A kjøpstad (historically: kjøbstad, kjöbstad, or kaupstad) is an old Scandinavian term for a "market town" that was used in the Kingdom of Denmark-Norway for several hundred years. The name comes from the kaupstaðr. Kjøpstads were places of trade and exporting materials (e.g. timber, flour, iron and other common goods). Towns were given the "dignity" or rank of being referred to as a kjøpstad when they reached a certain population and had established means of industry and other notable items such as dock yards, steam mills, iron works, churches, grammar schools. The citizens of a kjøpstad were able to buy and sell goods and conduct other economic activities.
Norway also had a subordinate category to the market town, which was the "small seaport" (ladested) or lossested.
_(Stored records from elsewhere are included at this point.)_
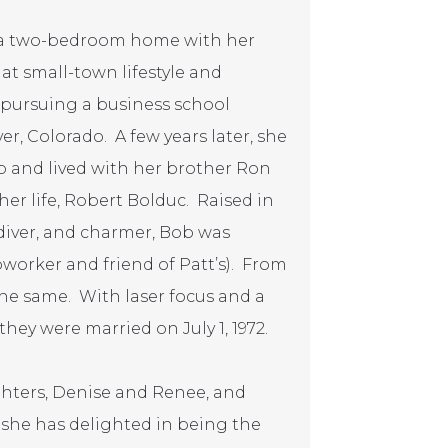
n a two-bedroom home with her
at small-town lifestyle and
er pursuing a business school
er, Colorado. A few years later, she
b and lived with her brother Ron
her life, Robert Bolduc. Raised in
 diver, and charmer, Bob was
coworker and friend of Patt’s). From
the same. With laser focus and a
hey were married on July 1, 1972.
ughters, Denise and Renee, and
s, she has delighted in being the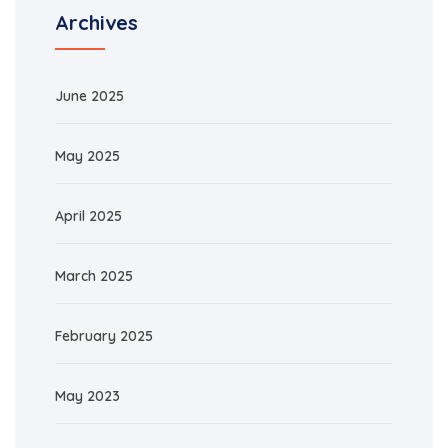
Archives
June 2025
May 2025
April 2025
March 2025
February 2025
May 2023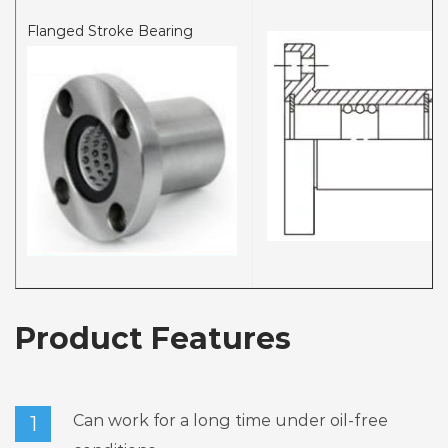
Flanged Stroke Bearing
Product Features
Can work for a long time under oil-free
1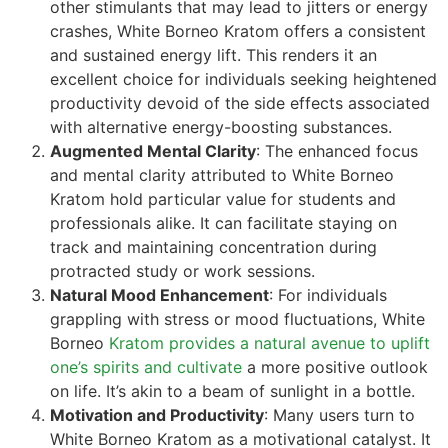
other stimulants that may lead to jitters or energy
crashes, White Borneo Kratom offers a consistent
and sustained energy lift. This renders it an
excellent choice for individuals seeking heightened
productivity devoid of the side effects associated
with alternative energy-boosting substances.
Augmented Mental Clarity
: The enhanced focus
and mental clarity attributed to White Borneo
Kratom hold particular value for students and
professionals alike. It can facilitate staying on
track and maintaining concentration during
protracted study or work sessions.
Natural Mood Enhancement
: For individuals
grappling with stress or mood fluctuations, White
Borneo
Kratom provides a natural avenue to uplift
one’s spirits and cultivate
a more positive outlook
on life. It’s akin to a beam of sunlight in a bottle.
Motivation and Productivity
: Many users turn to
White Borneo Kratom as a motivational catalyst. It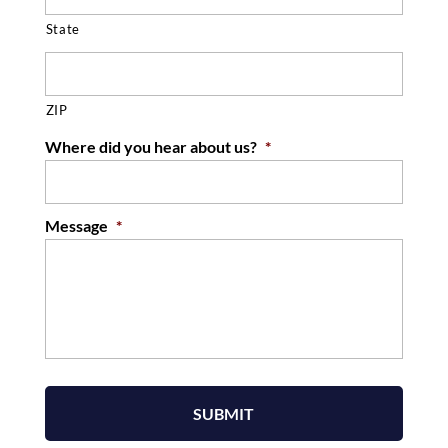
State
ZIP
Where did you hear about us?
*
Message
*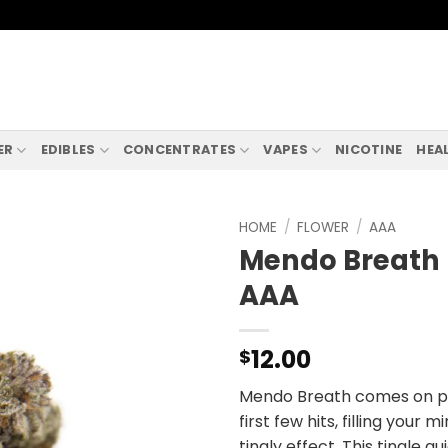
ER
EDIBLES
CONCENTRATES
VAPES
NICOTINE
HEA
HOME
/
FLOWER
/
AAA
Mendo Breath
AAA
12.00
$
Mendo Breath comes on pre
first few hits, filling your
tingly effect. This tingle qu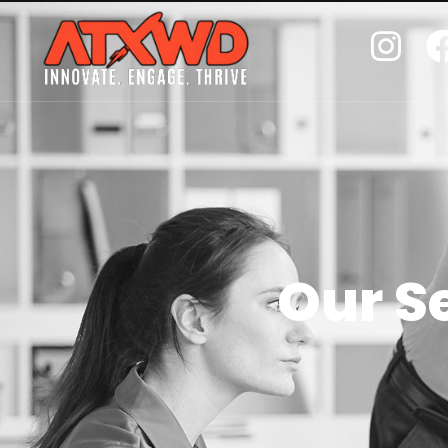
Our S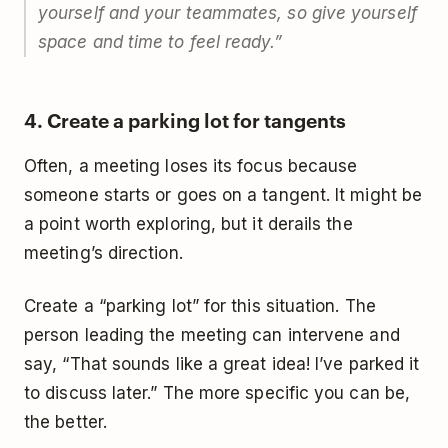
yourself and your teammates, so give yourself
space and time to feel ready.
”
4. Create a parking lot for tangents
Often, a meeting loses its focus because
someone starts or goes on a tangent. It might be
a point worth exploring, but it derails the
meeting’s direction.
Create a “parking lot” for this situation. The
person leading the meeting can intervene and
say, “That sounds like a great idea! I’ve parked it
to discuss later.” The more specific you can be,
the better.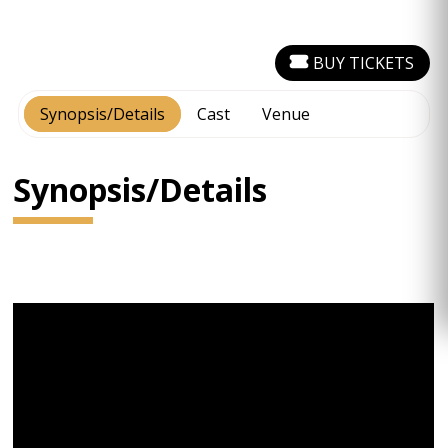
BUY TICKETS
Synopsis/Details
Cast
Venue
Synopsis/Details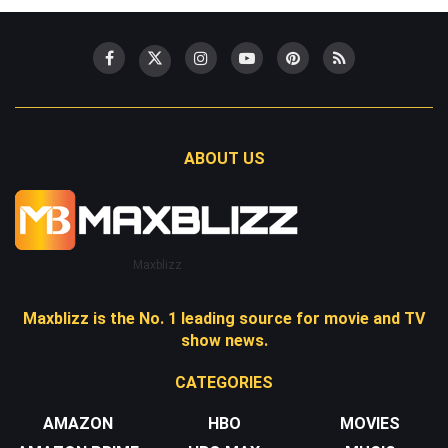
ABOUT US
Maxblizz
Maxblizz is the No. 1 leading source for movie and TV
show news.
CATEGORIES
AMAZON
HBO
MOVIES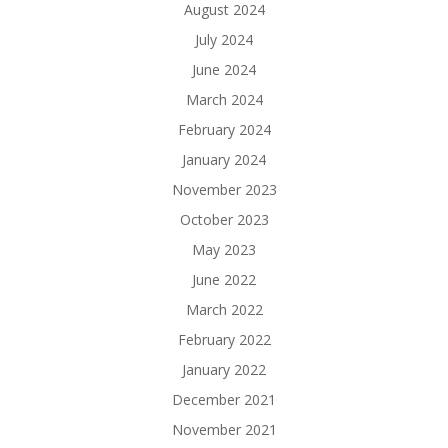
August 2024
July 2024
June 2024
March 2024
February 2024
January 2024
November 2023
October 2023
May 2023
June 2022
March 2022
February 2022
January 2022
December 2021
November 2021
These were a port or harbour with a monopoly to import and export goods and materials in both the port and a surrounding outlying district. These places were usually subordinate to the nearest kjøpstad. Typically, these were locations for exporting timber, and importing grain and goods. Local farm goods and timber sales were all required to pass through merchants at either a small seaport (ladested) or a market town (kjøpstad) prior to export. This encouraged local merchants to ensure trading went through them, which was so effective in limiting unsupervised sales (smuggling) that customs revenues increased from less than 30% of the total tax revenues in 1600 to more than 50% of the total taxes by 1700.
Norway developed market towns at a much later period than other parts of Europe. The reasons for this late development are complex but include the sparse population, lack of urbanisation, no real manufacturing industries, and no cash economy.
The first kjøpstads date back to the 11th and 12th centuries when the King of Norway sought to centralize commerce in specific places that offered strategic significance, providing a local economic base for construction of fortifications and population for defense of the area.